The day after the first round of France’s presidential election, the sun came out as I was having lunch at an outdoor café in central Paris. Like most people I know, I was relieved that Emmanuel Macron, the centrist former economy minister, had come in first. But I was equally disturbed by the extent to which Marine Le Pen—who finished second and will be Macron’s opponent in a run-off scheduled for May 7—had pushed the hard right, openly xenophobic Front National into the mainstream of French political life. I ate my salad and watched a little honey-blond Roma girl alternate between playing and begging in the street. She was cute and could not have been older than five. Many men and women passed, doing their best to avoid eye contact, wincing with pity, or dismissing her with a mixture of annoyance and disgust. Her mother had disappeared, but I recognized her when she came back. They have been on this corner for years, since the girl was a baby in swaddling clothes. They are not just homeless—in fact, they probably are not homeless at all, and more likely live in a community of other Roma who commute into the city every day—but volitionally involved in a lifestyle that guarantees their marginalization and strife. To watch this little girl playing on the corner—a scene that is replicated thousands of times over on intersections all over France—is to watch a woman, and a culture, actively destroy a child’s life. Of course, I know it’s not as simple as that.

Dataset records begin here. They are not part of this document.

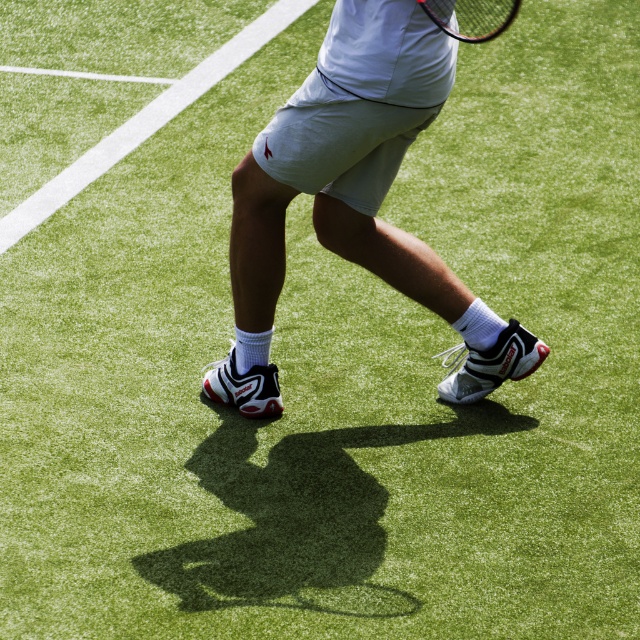 Question: Where is white mesh shorts at center located in relation to black matte tennis racket at upper center in the image?

Choices:
 (A) above
 (B) below

Answer: (B)

Question: Which object is farther from the camera taking this photo?

Choices:
 (A) black matte tennis racket at upper center
 (B) white mesh shorts at center

Answer: (B)

Question: Which point is farther from the camera taking this photo?

Choices:
 (A) (477, 3)
 (B) (442, 305)

Answer: (B)

Question: Is white mesh shorts at center to the left of black matte tennis racket at upper center from the viewer's perspective?

Choices:
 (A) yes
 (B) no

Answer: (A)

Question: Which point appears farthest from the camera in this image?

Choices:
 (A) (237, 301)
 (B) (493, 3)

Answer: (A)

Question: Can you confirm if white mesh shorts at center is wider than black matte tennis racket at upper center?

Choices:
 (A) no
 (B) yes

Answer: (B) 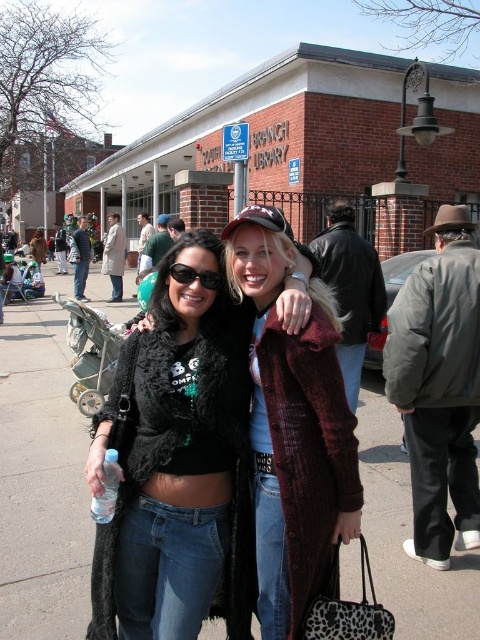 You are a photographer adjusting your camera settings. You notice the clear plastic bottle at lower left and the sunglasses at center in the frame. Which object is positioned more to the left?

The clear plastic bottle at lower left is positioned more to the left than the sunglasses at center.

You are standing at the entrance of the Branch Library and notice a clear plastic bottle at lower left. Where exactly is the clear plastic bottle located in relation to the entrance?

The clear plastic bottle at lower left is located at point [107,488] relative to the entrance. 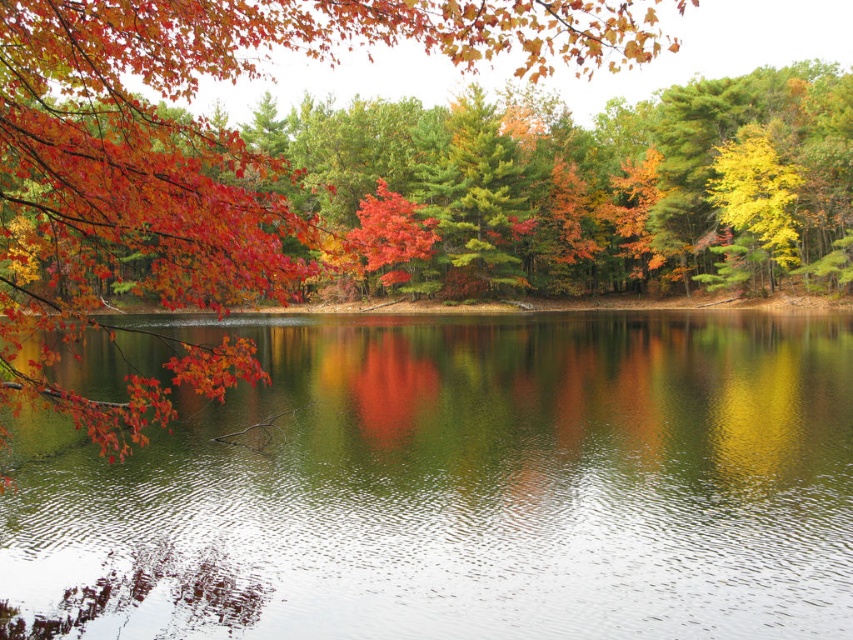 Measure the distance from green reflective water at center to shiny red leaves at upper left.

30.16 meters

Is green reflective water at center shorter than shiny red leaves at upper left?

Yes.

What do you see at coordinates (461, 484) in the screenshot?
I see `green reflective water at center` at bounding box center [461, 484].

The height and width of the screenshot is (640, 853). In order to click on green reflective water at center in this screenshot , I will do `click(461, 484)`. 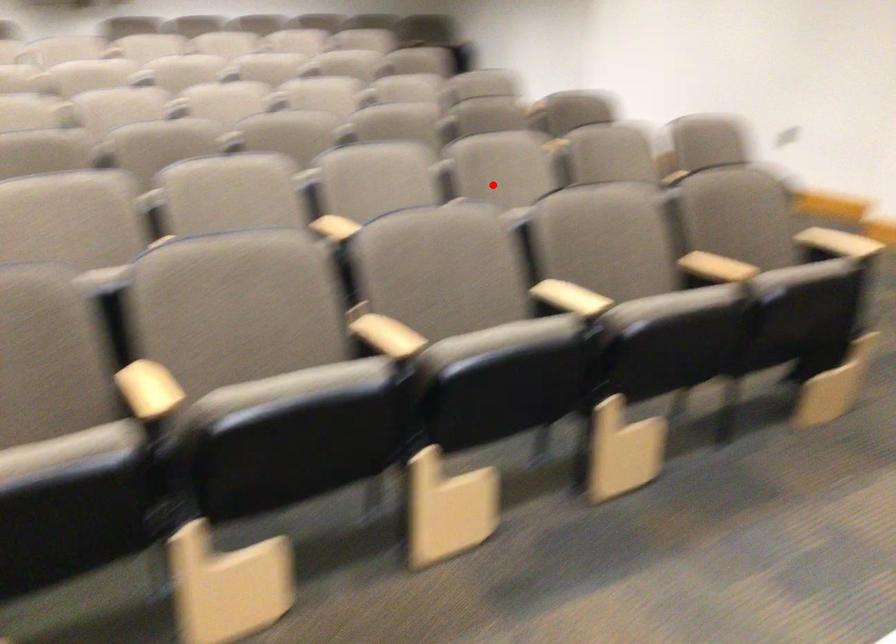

Staggeringly complex social issues face France today, as the country not only elects a president but also tacitly holds a referendum on its very membership in the European Union. The scene outside the café reminded me of a bit from a recent piece in City-Journal, an essay by Christopher Caldwell on the French thinker Christophe Guilluy:

Guilluy has written much about how little contact the abstract doctrines of “diversity” and “multiculturalism” make with this morally complex world. … Well-meaning people of all backgrounds “need to manage, day in, day out, a thousand and one ethno-cultural questions while trying not to get caught up in hatred and violence.” … We live in a multicultural society, a society in which “the other” doesn’t become “somebody like yourself.”

This is a crucial component of the conversation we need to be having but aren’t. Yet until we are able to, the Le Pens of the world will continue gathering strength.